この問題に対しては、きちんと「こういう項目を満たしていますか」というチェックリストをこちらで用意する必要があったと思います。例えば3人の生徒に項目をチェックしてもらって、合格点が出たら初めて公開する、というように、生徒同士の相互チェックができるしくみをうまく授業の中で取り入れられればよかったと考えています。
相互チェックの手法を発展させると、引用しているだけのような作品についても、事前に生徒同士でコメントをもらい合いながら、もう少し中身を良くしていくこともできるのではないかと思いました。
最後になりますが、科目「情報」の目標の三つの柱の一つに「情報社会に参画する態度を育成すること」がありますが、実際に学校現場の授業でリアルな世界に飛び込んでいくことは非常に少ないといえます。
今回は、生徒たちに「もしトラブルに巻き込まれたらまず私のところに相談にきてね」と、あらかじめ伝えた上で、ある程度、私もリスクをかぶる覚悟を持って実施しましたが、やはりリアルな世界に情報発信したことによって、生徒自身も緊張感を持ってやれたと思います。今回は、かなりチャレンジングな内容でしたが、得られたものは大きかったと感じています。
[質疑応答]
質問(高校教員):著作権の指導についてですが、ほかの画像を引用するときに、その画像を公開している人に、一回連絡を取って許可をもらってから載せる必要があるかと思いますが、出典元を明らかにしたら、もうそれでOKとされていたのでしょうか。

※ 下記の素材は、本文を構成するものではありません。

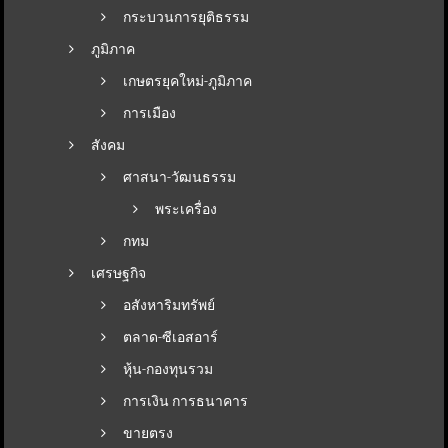
กระบวนการยุติธรรม
ภูมิภาค
เกษตรยุคใหม่-ภูมิภาค
การเมือง
สังคม
ศาสนา-วัฒนธรรม
พระเครื่อง
กทม
เศรษฐกิจ
อสังหาริมทรัพย์
ตลาด-ซีเอสอาร์
หุ้น-กองทุนรวม
การเงิน การธนาคาร
ขายตรง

神藤先生:NAVERまとめの提供しているまとめ作成ツールを使用しました。画像の検索と引用はそのツールを利用して行っています。したがって、ツールの中で検索された使っていいものだけを引用するという形でしたので、許可を取る必要はありませんでした。もちろん、他のサイトから画像をダウンロードして、それをアップロードするという行為は固く禁止しました。